# Brick molding too shallow for storm door



## joecaption

I could not get the site to open up you tryed to post.
A picture of you brick moulding would be nice.

Adding a spacer is fine as long as it does not stick out to far.


----------



## axenol

joecaption, sorry about that. I put the URL in the wrong part of the html. It should work now.

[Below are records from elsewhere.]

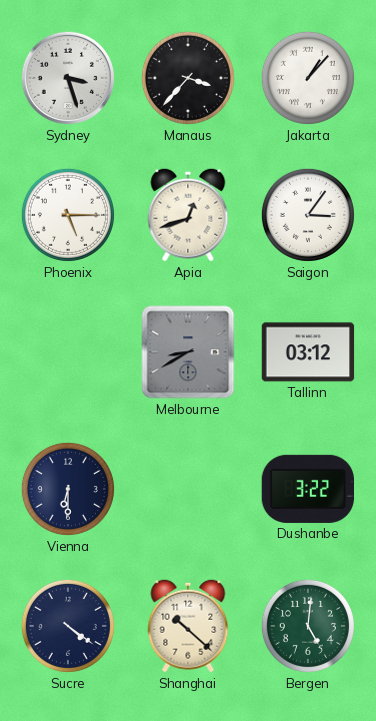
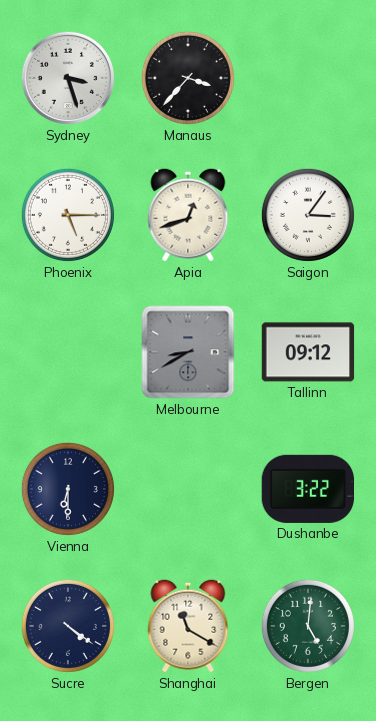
Jakarta: 1:07 -> none
Tallinn: 03:12 -> 09:12
Shanghai: 10:22 -> 11:20
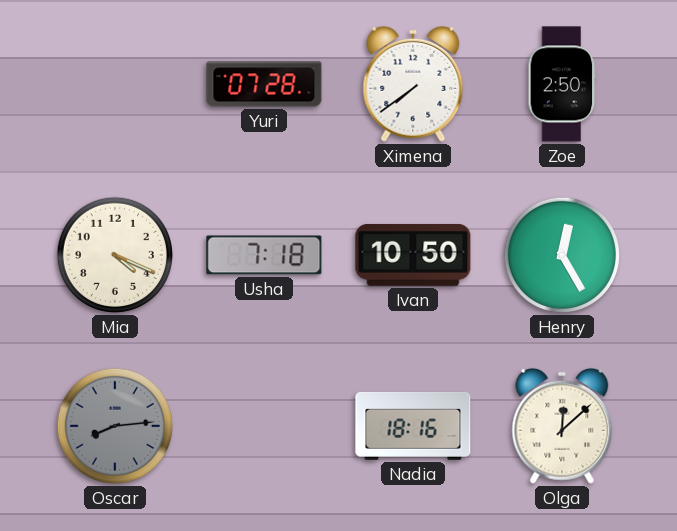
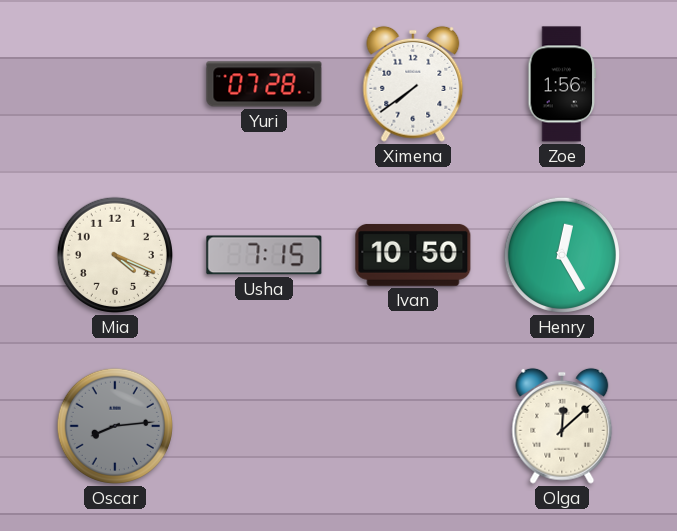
Zoe: 2:50 -> 1:56
Usha: 7:18 -> 7:15
Nadia: 18:16 -> none
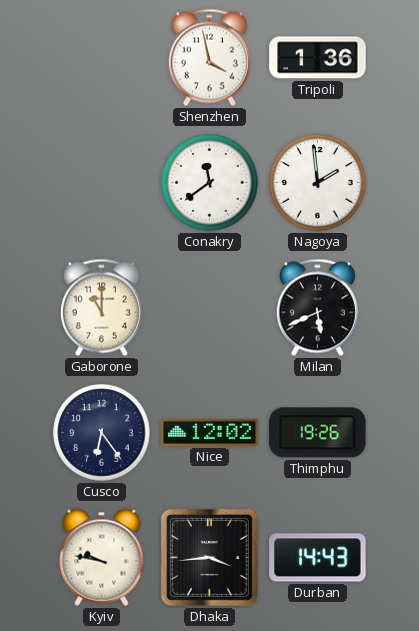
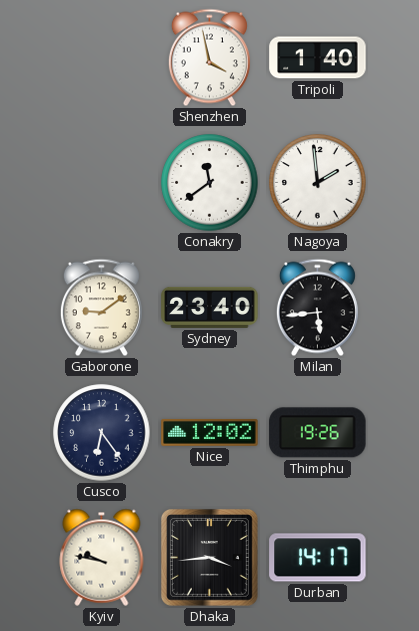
Tripoli: 1:36 -> 1:40
Gaborone: 11:00 -> 9:09
Sydney: none -> 23:40
Milan: 5:41 -> 5:44
Durban: 14:43 -> 14:17
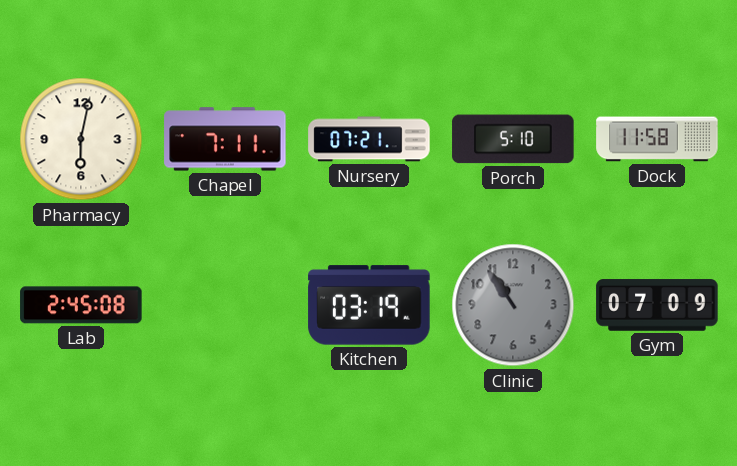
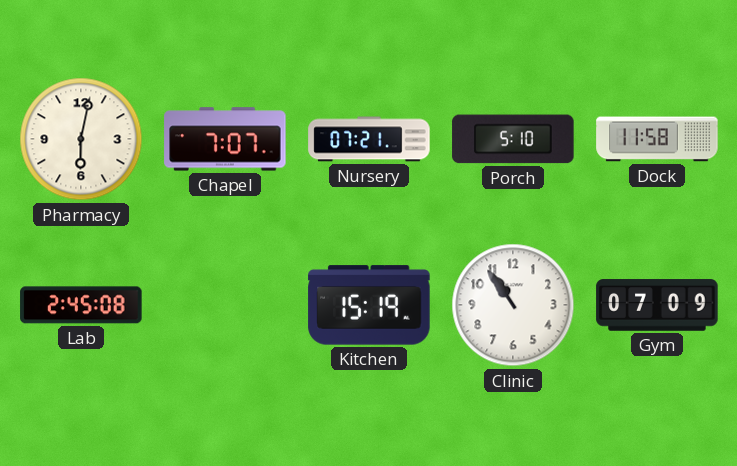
Chapel: 7:11 -> 7:07
Kitchen: 03:19 -> 15:19
Clinic dial: grey -> white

Is a "spacer" a technical term or are you referring to any piece of wood, which would fill up the empty space?

Thanks for your response!


----------



## axenol

Here's a picture of me holding the aforementioned "stop board" to the shallow brick molding to help you imagine what I'm trying to accomplish (see attachment).


----------



## HomeSealed

You are on the right track. Essentially you just need to "build out" the trim a little bit... Make sure that you pre-drill that pine or it will split all over the place.


----------



## axenol

Thanks for the tip, HomeSealed. I was wondering about the splitting; I know pine is not too hard of wood (unlike oak and maple) so in theory it should hold up, but I'll pre-drill to be safe, and make sure it's securely attached to the brick molding before I add the weight of the storm door to it.

Thanks again!


----------



## tcleve4911

.....and I would prime and paint that piece before you install the door over it.


----------



## axenol

I definitely will so it doesn't rot out as quickly but thanks for bringing it up. I also need to sand out some of that peeling paint on the jamb after I ripped off the silicone around the old storm door. So a follow-up question:

If I sand out that peeling paint on the jamb, and repaint it, would I also need to prime before I paint or is the paint going to hold? In a more general sense, the question is:

When you need to touch up some peeling paint on the brick molding/jamb/trim/etc. outside, do you need to completely remove the old paint, prime, and repaint or it is sufficient just to sand out the damaged paint and repaint right on top?


----------